(DATASET EXCERPTS begins)

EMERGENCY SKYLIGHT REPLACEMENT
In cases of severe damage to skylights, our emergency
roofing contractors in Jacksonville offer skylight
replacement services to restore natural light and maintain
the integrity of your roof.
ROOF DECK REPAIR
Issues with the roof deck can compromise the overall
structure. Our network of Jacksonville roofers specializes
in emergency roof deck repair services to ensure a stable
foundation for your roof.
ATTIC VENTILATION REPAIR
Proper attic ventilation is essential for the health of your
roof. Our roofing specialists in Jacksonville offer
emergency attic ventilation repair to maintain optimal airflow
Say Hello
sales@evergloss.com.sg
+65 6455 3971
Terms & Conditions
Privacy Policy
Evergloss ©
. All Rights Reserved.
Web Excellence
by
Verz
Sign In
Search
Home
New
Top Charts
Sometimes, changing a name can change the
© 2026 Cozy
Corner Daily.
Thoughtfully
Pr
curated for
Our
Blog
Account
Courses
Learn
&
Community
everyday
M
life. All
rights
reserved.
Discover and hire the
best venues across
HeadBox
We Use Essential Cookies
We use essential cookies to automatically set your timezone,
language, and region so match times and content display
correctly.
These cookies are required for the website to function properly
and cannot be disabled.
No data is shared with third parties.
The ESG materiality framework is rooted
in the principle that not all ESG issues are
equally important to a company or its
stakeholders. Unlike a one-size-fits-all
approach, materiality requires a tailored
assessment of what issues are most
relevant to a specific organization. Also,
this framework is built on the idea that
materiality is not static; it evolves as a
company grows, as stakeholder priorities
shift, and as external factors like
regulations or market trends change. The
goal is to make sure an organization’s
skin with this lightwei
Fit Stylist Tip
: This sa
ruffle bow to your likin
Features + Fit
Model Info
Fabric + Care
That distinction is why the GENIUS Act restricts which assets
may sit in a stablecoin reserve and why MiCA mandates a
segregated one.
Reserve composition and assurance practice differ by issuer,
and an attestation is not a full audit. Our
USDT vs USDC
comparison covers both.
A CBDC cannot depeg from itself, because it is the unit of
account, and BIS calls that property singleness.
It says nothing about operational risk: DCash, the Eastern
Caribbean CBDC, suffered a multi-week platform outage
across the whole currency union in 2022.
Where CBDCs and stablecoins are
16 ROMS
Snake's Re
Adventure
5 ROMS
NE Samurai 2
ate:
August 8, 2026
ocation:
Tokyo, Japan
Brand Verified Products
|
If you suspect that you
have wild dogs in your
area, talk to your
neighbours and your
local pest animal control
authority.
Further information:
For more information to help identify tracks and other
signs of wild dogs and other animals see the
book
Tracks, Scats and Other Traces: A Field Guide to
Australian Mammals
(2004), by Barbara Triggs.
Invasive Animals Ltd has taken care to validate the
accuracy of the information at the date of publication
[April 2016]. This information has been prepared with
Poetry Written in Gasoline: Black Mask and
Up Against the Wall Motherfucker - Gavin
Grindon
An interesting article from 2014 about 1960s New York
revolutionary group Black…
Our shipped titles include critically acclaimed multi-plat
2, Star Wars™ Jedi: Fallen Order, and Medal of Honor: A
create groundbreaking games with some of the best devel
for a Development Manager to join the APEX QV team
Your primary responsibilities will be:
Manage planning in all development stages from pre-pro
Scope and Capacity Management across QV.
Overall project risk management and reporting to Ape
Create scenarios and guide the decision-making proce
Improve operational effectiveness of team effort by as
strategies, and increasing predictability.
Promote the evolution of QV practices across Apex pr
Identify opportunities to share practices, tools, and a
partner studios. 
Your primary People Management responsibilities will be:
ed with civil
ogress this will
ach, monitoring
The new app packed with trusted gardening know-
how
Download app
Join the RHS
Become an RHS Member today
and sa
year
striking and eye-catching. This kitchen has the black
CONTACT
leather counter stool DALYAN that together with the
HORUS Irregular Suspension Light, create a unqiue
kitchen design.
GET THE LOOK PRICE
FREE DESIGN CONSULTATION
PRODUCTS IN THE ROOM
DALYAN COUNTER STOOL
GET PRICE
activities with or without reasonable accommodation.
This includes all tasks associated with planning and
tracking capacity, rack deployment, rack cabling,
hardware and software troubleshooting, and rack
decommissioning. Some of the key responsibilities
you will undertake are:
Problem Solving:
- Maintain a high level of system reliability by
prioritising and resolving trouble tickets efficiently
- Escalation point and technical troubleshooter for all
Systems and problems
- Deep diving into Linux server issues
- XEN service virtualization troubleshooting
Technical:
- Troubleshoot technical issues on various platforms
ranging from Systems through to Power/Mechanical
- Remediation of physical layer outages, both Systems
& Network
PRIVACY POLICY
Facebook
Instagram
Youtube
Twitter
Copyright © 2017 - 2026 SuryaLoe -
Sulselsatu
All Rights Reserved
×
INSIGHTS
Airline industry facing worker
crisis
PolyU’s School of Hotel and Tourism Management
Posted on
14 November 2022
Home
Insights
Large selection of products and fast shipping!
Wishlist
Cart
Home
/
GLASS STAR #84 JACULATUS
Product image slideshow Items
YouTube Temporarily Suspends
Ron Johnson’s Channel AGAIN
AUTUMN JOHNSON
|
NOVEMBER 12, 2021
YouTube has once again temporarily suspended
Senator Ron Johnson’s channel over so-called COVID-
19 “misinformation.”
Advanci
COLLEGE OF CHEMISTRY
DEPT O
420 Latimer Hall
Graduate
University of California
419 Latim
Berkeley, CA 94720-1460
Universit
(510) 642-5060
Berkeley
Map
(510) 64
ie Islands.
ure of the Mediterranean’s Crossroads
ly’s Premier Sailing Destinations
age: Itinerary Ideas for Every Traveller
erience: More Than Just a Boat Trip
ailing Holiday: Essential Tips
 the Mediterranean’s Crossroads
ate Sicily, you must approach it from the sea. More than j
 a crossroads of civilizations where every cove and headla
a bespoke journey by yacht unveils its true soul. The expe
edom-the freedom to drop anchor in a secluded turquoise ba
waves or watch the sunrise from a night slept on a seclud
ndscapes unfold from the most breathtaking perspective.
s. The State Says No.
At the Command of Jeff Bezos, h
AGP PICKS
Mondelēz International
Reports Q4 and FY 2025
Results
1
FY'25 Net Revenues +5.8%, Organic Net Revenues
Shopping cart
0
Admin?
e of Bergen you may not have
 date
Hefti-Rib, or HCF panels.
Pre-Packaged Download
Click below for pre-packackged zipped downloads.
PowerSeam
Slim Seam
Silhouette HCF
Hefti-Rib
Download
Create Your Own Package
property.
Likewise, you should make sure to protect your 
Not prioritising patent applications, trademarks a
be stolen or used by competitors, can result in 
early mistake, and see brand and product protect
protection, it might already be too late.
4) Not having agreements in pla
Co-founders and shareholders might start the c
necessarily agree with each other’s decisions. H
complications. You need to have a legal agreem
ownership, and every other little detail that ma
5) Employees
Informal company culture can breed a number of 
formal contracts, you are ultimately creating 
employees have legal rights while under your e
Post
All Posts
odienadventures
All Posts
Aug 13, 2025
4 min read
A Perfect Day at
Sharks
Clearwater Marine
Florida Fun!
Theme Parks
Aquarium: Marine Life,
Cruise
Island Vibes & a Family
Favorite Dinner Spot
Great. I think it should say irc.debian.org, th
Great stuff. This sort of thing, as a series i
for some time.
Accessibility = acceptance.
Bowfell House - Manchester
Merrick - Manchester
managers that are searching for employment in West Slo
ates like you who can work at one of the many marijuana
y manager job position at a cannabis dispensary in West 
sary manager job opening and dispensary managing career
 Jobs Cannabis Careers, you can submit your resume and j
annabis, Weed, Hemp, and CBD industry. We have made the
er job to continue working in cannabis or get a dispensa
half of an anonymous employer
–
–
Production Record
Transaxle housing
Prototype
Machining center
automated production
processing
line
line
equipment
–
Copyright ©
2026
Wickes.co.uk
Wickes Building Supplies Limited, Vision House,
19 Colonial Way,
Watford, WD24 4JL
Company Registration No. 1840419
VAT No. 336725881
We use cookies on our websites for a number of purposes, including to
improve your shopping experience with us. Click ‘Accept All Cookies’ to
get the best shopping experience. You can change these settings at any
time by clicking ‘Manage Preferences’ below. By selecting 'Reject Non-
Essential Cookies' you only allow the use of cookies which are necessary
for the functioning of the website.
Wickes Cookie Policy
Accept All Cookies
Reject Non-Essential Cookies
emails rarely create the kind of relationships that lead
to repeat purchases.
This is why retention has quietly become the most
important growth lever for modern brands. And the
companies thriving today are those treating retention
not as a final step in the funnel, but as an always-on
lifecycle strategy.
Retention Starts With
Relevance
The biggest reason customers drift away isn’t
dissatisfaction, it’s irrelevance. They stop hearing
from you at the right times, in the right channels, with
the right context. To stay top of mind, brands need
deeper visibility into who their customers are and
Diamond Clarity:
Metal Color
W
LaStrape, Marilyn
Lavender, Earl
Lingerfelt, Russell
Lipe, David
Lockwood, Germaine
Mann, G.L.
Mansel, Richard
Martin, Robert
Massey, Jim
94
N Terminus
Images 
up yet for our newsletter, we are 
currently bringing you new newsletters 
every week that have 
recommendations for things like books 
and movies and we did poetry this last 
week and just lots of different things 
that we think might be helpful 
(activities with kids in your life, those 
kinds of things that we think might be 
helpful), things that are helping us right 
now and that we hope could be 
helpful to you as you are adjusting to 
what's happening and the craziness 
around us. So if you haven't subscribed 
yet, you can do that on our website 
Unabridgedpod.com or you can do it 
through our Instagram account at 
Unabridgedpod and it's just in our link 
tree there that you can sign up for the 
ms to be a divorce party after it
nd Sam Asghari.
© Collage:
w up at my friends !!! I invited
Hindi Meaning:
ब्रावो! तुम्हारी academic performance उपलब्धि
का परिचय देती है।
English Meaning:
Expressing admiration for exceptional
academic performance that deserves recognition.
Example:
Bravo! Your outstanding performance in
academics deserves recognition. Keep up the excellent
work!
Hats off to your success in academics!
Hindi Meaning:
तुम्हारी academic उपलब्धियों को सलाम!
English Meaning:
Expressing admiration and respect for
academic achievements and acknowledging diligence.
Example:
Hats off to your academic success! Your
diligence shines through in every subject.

(DATASET EXCERPTS ends)

→ **TASK ITEM**
How many lines of these records include the word "services"? Only the number should be written.

→ **ANSWER AREA**
2